Appearance
Data Model
Arus uses a single PostgreSQL instance with multiple schemas to separate concerns.
Schema Overview
sql
arus_config -- Configuration (auth, sources, pipelines, settings)
arus_state -- Watermark/state tracking
arus_run_logs -- Run history and logs
staging -- Raw landing zone (JSONB tables)
analytics -- Normalized typed tablesSchema: arus_config
users
User accounts for Arus Console authentication.
| Column | Type | Constraints | Description |
|---|---|---|---|
id | UUID | PK, default gen_random_uuid() | User ID |
email | VARCHAR(255) | UNIQUE, NOT NULL, INDEX | Login email |
password_hash | VARCHAR(255) | NOT NULL | bcrypt hash |
name | VARCHAR(255) | NOT NULL | Display name |
role | VARCHAR(20) | NOT NULL, default viewer | admin, editor, viewer |
is_active | BOOLEAN | default true | Account enabled/disabled |
last_login | TIMESTAMPTZ | nullable | Last login timestamp |
created_at | TIMESTAMPTZ | default NOW() | Creation timestamp |
updated_at | TIMESTAMPTZ | default NOW() | Last update timestamp |
sources
Registered source database connections.
| Column | Type | Constraints | Description |
|---|---|---|---|
id | UUID | PK | Source ID |
name | VARCHAR(255) | NOT NULL | Display name |
type | VARCHAR(50) | NOT NULL | mysql, postgresql, mongodb, mariadb |
host | VARCHAR(255) | NOT NULL | Database host |
port | INTEGER | NOT NULL | Database port |
database | VARCHAR(255) | NOT NULL | Database name |
username | VARCHAR(255) | NOT NULL | Database username |
password_enc | TEXT | NOT NULL | Fernet-encrypted password |
ssl | BOOLEAN | default false | SSL enabled |
uri | TEXT | nullable | MongoDB connection string |
auth_source | VARCHAR(100) | nullable | MongoDB auth database |
sync_method | VARCHAR(20) | default auto | auto, incremental, full_refresh |
table_include | VARCHAR[] | default [] | Include glob patterns |
table_exclude | VARCHAR[] | default [] | Exclude glob patterns |
schema_include | VARCHAR[] | default [] | PostgreSQL schemas to scan |
status | VARCHAR(20) | default registered | registered, connected, error |
last_tested | TIMESTAMPTZ | nullable | Last connection test |
created_at | TIMESTAMPTZ | default NOW() | |
updated_at | TIMESTAMPTZ | default NOW() |
destinations
Registered destination (warehouse) connections.

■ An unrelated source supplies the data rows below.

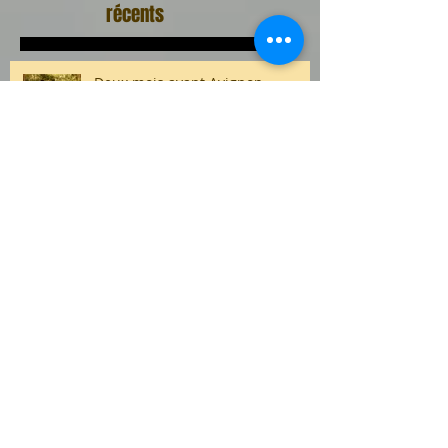
Articles
récents
Deux mois avant Avignon
Quand notre pièce inspire un
lycéen dans sa composition au
bac ...
Quel cadeau, quel honneur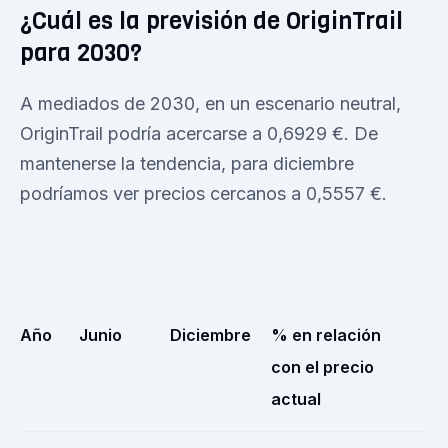
¿Cuál es la previsión de OriginTrail
para 2030?
A mediados de 2030, en un escenario neutral,
OriginTrail podría acercarse a 0,6929 €. De
mantenerse la tendencia, para diciembre
podríamos ver precios cercanos a 0,5557 €.
Año
Junio
Diciembre
% en relación
con el precio
actual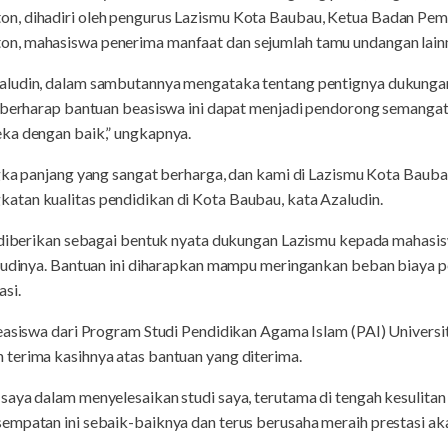
n, dihadiri oleh pengurus Lazismu Kota Baubau, Ketua Badan Pem
n, mahasiswa penerima manfaat dan sejumlah tamu undangan lain
aludin, dalam sambutannya mengataka tentang pentignya dukungan
i berharap bantuan beasiswa ini dapat menjadi pendorong semanga
ka dengan baik,” ungkapnya.
ngka panjang yang sangat berharga, dan kami di Lazismu Kota Baub
tan kualitas pendidikan di Kota Baubau, kata Azaludin.
ni diberikan sebagai bentuk nyata dukungan Lazismu kepada maha
studinya. Bantuan ini diharapkan mampu meringankan beban biaya 
si.
beasiswa dari Program Studi Pendidikan Agama Islam (PAI) Univer
terima kasihnya atas bantuan yang diterima.
saya dalam menyelesaikan studi saya, terutama di tengah kesulitan
empatan ini sebaik-baiknya dan terus berusaha meraih prestasi a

| Column | Type | Constraints | Description |
|---|---|---|---|
id | UUID | PK | Destination ID |
name | VARCHAR(255) | NOT NULL | Display name |
type | VARCHAR(50) | NOT NULL | postgresql, mysql, clickhouse |
host | VARCHAR(255) | nullable | Destination host |
port | INTEGER | nullable | Destination port |
database | VARCHAR(255) | nullable | Database name |
username | VARCHAR(255) | nullable | Username |
password_enc | TEXT | nullable | Encrypted password |
ssl | BOOLEAN | default false | |
raw_schema | VARCHAR(255) | default staging | Raw landing schema |
target_schema | VARCHAR(255) | default analytics | Normalized target schema |
is_default | BOOLEAN | default false | Default destination |
status | VARCHAR(20) | default registered | |
created_at | TIMESTAMPTZ | default NOW() | |
updated_at | TIMESTAMPTZ | default NOW() |
pipelines
Pipeline configuration.
| Column | Type | Constraints | Description |
|---|---|---|---|
id | UUID | PK | Pipeline ID |
name | VARCHAR(255) | NOT NULL | Pipeline name |
source_id | UUID | FK → sources.id ON DELETE CASCADE | Source reference |
destination_id | UUID | FK → destinations.id ON DELETE RESTRICT | Destination reference |
status | VARCHAR(20) | default active | active, paused, inactive |
schedule | VARCHAR(100) | nullable | Cron expression |
max_retries | INTEGER | default 3 | Per-pipeline retry override |
timeout_seconds | INTEGER | default 300 | Pipeline timeout |
depends_on | UUID | FK → pipelines.id ON DELETE SET NULL | Pipeline dependency |
target_schema | VARCHAR(255) | default public | Default target schema |
load_mode | VARCHAR(20) | default direct | direct or raw |
created_at | TIMESTAMPTZ | default NOW() | |
updated_at | TIMESTAMPTZ | default NOW() |
pipeline_tables
Per-table configuration within a pipeline.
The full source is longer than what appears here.